If it gets bad and losing brakes you can get the shoes relined with harder material. Or they might be available off shelf. This will make pedal pressure higher but if you have power assistance it should be sweet.

framtech, Oct 19, 5:17pm
Remember a house bus that went over the bridge on the Napier Taupo road, down into the river hundreds of feet below, all killed, problem is the driver and mostly always is, select low gear before going down steep hills and keep left out of normal peoples way, horse trucks and trailers are hated with a passion because they are ignorant to other road users.

jessie78, Oct 19, 5:57pm
You're exactly right. I can afford to have the brakes serviced, just being philosophical about it. It's an 85 Isuzu Forward, only done 176K and used for a 10 minute trip to PC twice a week, maybe a show here and there.
The foot pedal felt ok, I was using the gears to stay slow with the occasional touch on the foot, and engine brakes on and off where needed. I thought I was doing ok hence surprised to smell the 'smell'.
I was literally 5 minutes from home so just went there.

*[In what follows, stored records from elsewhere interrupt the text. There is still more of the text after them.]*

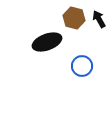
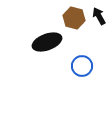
black arrow: moved 3 px up
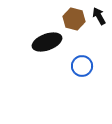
brown hexagon: moved 1 px down
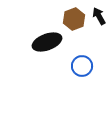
brown hexagon: rotated 25 degrees clockwise
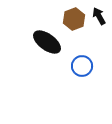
black ellipse: rotated 56 degrees clockwise
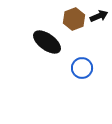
black arrow: rotated 96 degrees clockwise
blue circle: moved 2 px down
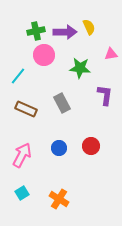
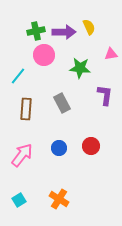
purple arrow: moved 1 px left
brown rectangle: rotated 70 degrees clockwise
pink arrow: rotated 10 degrees clockwise
cyan square: moved 3 px left, 7 px down
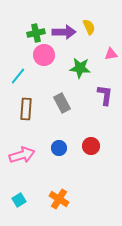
green cross: moved 2 px down
pink arrow: rotated 35 degrees clockwise
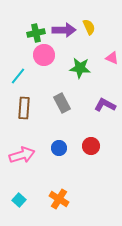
purple arrow: moved 2 px up
pink triangle: moved 1 px right, 4 px down; rotated 32 degrees clockwise
purple L-shape: moved 10 px down; rotated 70 degrees counterclockwise
brown rectangle: moved 2 px left, 1 px up
cyan square: rotated 16 degrees counterclockwise
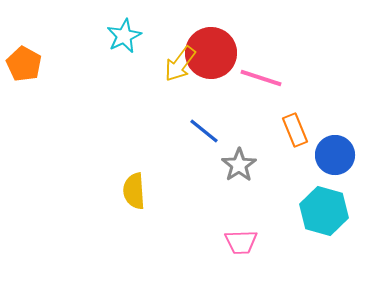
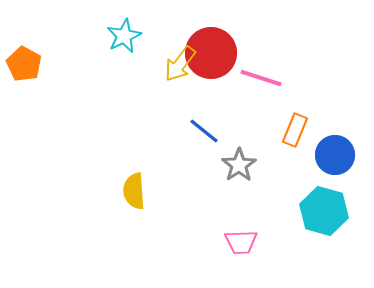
orange rectangle: rotated 44 degrees clockwise
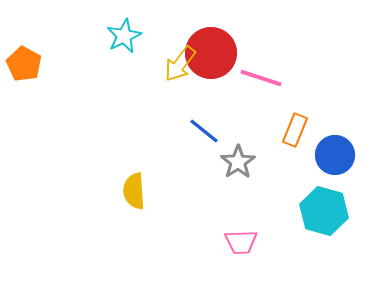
gray star: moved 1 px left, 3 px up
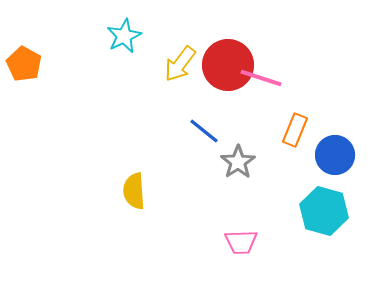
red circle: moved 17 px right, 12 px down
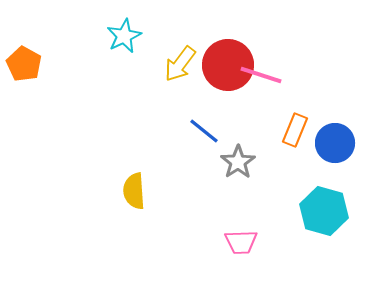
pink line: moved 3 px up
blue circle: moved 12 px up
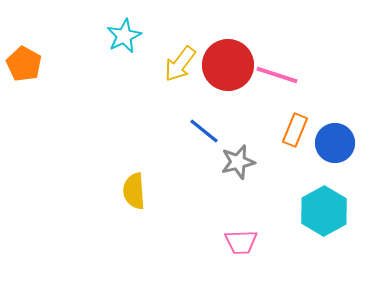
pink line: moved 16 px right
gray star: rotated 20 degrees clockwise
cyan hexagon: rotated 15 degrees clockwise
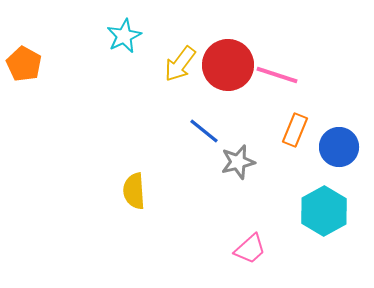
blue circle: moved 4 px right, 4 px down
pink trapezoid: moved 9 px right, 7 px down; rotated 40 degrees counterclockwise
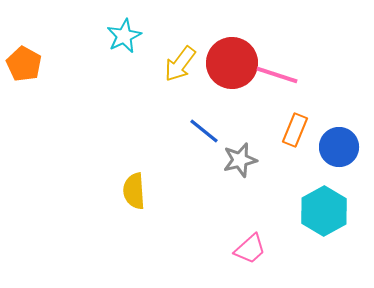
red circle: moved 4 px right, 2 px up
gray star: moved 2 px right, 2 px up
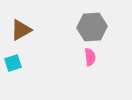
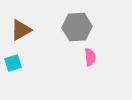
gray hexagon: moved 15 px left
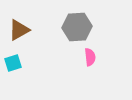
brown triangle: moved 2 px left
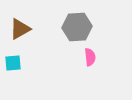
brown triangle: moved 1 px right, 1 px up
cyan square: rotated 12 degrees clockwise
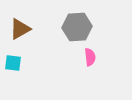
cyan square: rotated 12 degrees clockwise
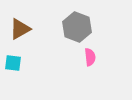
gray hexagon: rotated 24 degrees clockwise
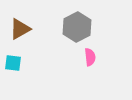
gray hexagon: rotated 12 degrees clockwise
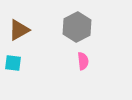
brown triangle: moved 1 px left, 1 px down
pink semicircle: moved 7 px left, 4 px down
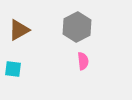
cyan square: moved 6 px down
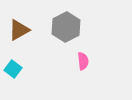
gray hexagon: moved 11 px left
cyan square: rotated 30 degrees clockwise
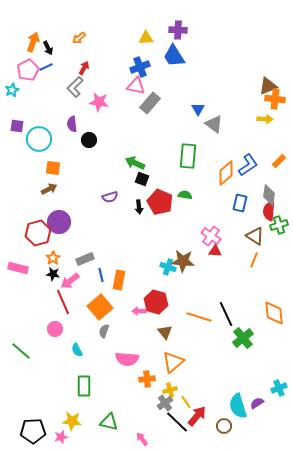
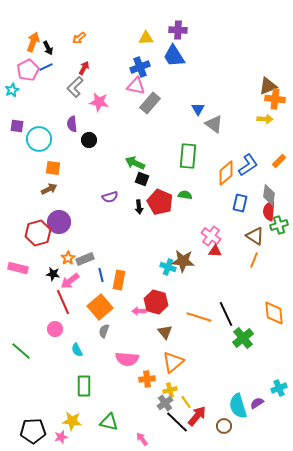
orange star at (53, 258): moved 15 px right
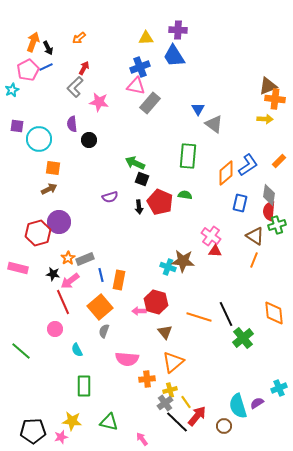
green cross at (279, 225): moved 2 px left
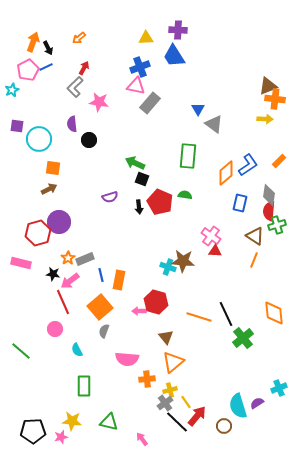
pink rectangle at (18, 268): moved 3 px right, 5 px up
brown triangle at (165, 332): moved 1 px right, 5 px down
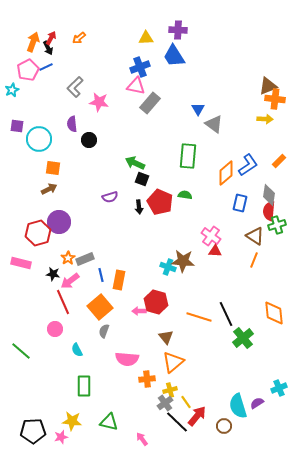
red arrow at (84, 68): moved 33 px left, 30 px up
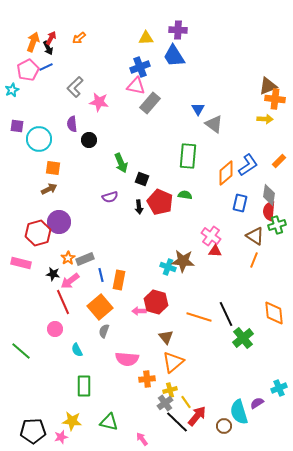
green arrow at (135, 163): moved 14 px left; rotated 138 degrees counterclockwise
cyan semicircle at (238, 406): moved 1 px right, 6 px down
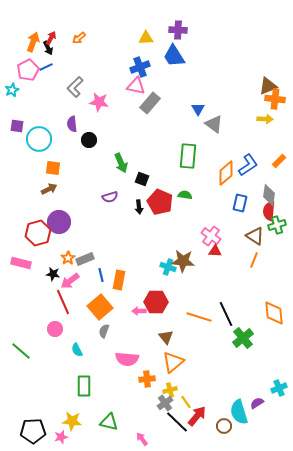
red hexagon at (156, 302): rotated 15 degrees counterclockwise
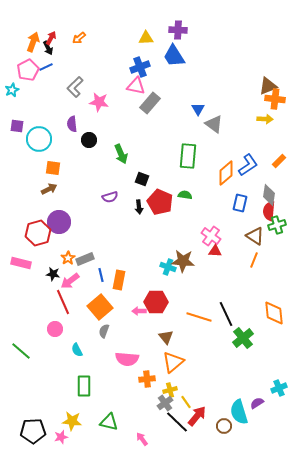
green arrow at (121, 163): moved 9 px up
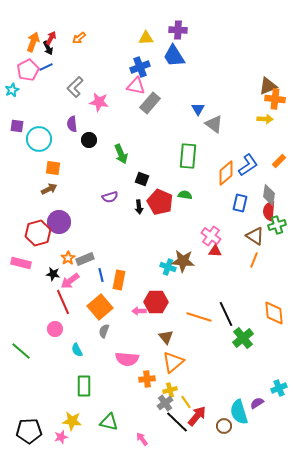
black pentagon at (33, 431): moved 4 px left
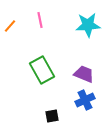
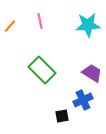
pink line: moved 1 px down
green rectangle: rotated 16 degrees counterclockwise
purple trapezoid: moved 8 px right, 1 px up; rotated 10 degrees clockwise
blue cross: moved 2 px left
black square: moved 10 px right
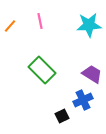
cyan star: moved 1 px right
purple trapezoid: moved 1 px down
black square: rotated 16 degrees counterclockwise
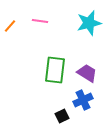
pink line: rotated 70 degrees counterclockwise
cyan star: moved 2 px up; rotated 10 degrees counterclockwise
green rectangle: moved 13 px right; rotated 52 degrees clockwise
purple trapezoid: moved 5 px left, 1 px up
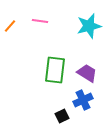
cyan star: moved 3 px down
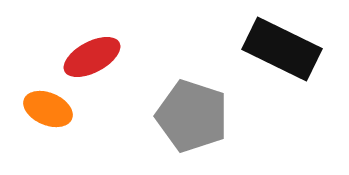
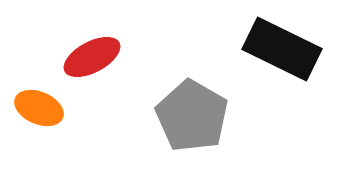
orange ellipse: moved 9 px left, 1 px up
gray pentagon: rotated 12 degrees clockwise
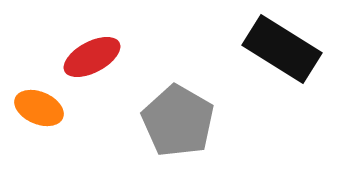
black rectangle: rotated 6 degrees clockwise
gray pentagon: moved 14 px left, 5 px down
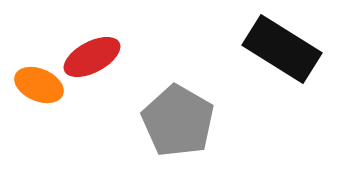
orange ellipse: moved 23 px up
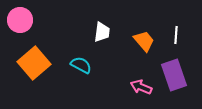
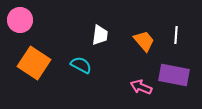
white trapezoid: moved 2 px left, 3 px down
orange square: rotated 16 degrees counterclockwise
purple rectangle: rotated 60 degrees counterclockwise
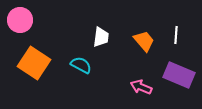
white trapezoid: moved 1 px right, 2 px down
purple rectangle: moved 5 px right; rotated 12 degrees clockwise
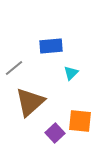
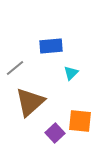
gray line: moved 1 px right
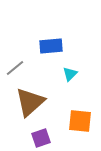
cyan triangle: moved 1 px left, 1 px down
purple square: moved 14 px left, 5 px down; rotated 24 degrees clockwise
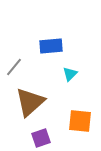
gray line: moved 1 px left, 1 px up; rotated 12 degrees counterclockwise
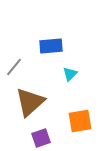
orange square: rotated 15 degrees counterclockwise
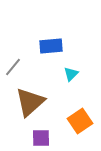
gray line: moved 1 px left
cyan triangle: moved 1 px right
orange square: rotated 25 degrees counterclockwise
purple square: rotated 18 degrees clockwise
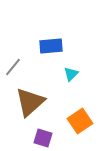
purple square: moved 2 px right; rotated 18 degrees clockwise
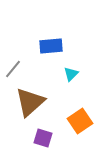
gray line: moved 2 px down
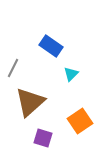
blue rectangle: rotated 40 degrees clockwise
gray line: moved 1 px up; rotated 12 degrees counterclockwise
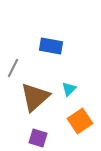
blue rectangle: rotated 25 degrees counterclockwise
cyan triangle: moved 2 px left, 15 px down
brown triangle: moved 5 px right, 5 px up
purple square: moved 5 px left
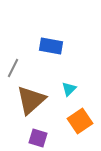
brown triangle: moved 4 px left, 3 px down
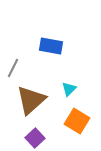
orange square: moved 3 px left; rotated 25 degrees counterclockwise
purple square: moved 3 px left; rotated 30 degrees clockwise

Thanks for all your posts, it's obviously new to me but I'm doing my best not to stuff it up.

strobo, Oct 19, 9:31pm
A bit more specialized but my guess its not full air system but its air over fluid .If acrid smell is evident its more likely from the front brakes . And im wondering if the truck was loaded or empty?Id wanna be checking the load sensing/proportioning valve is operating correctly! Note . (Not the safety proport valve)
ie roughly 60% braking on front and 40% on rear empty or with load should proportion more on rear brakes .Therefore less dependency on the front brakes.Those valves can crud up or air lock and not properly adjusted will not work correctly .even when there is apparently a full pedal!And also if power assist to check that system is all operating as it should! Further Engine brake or exhaust brakes?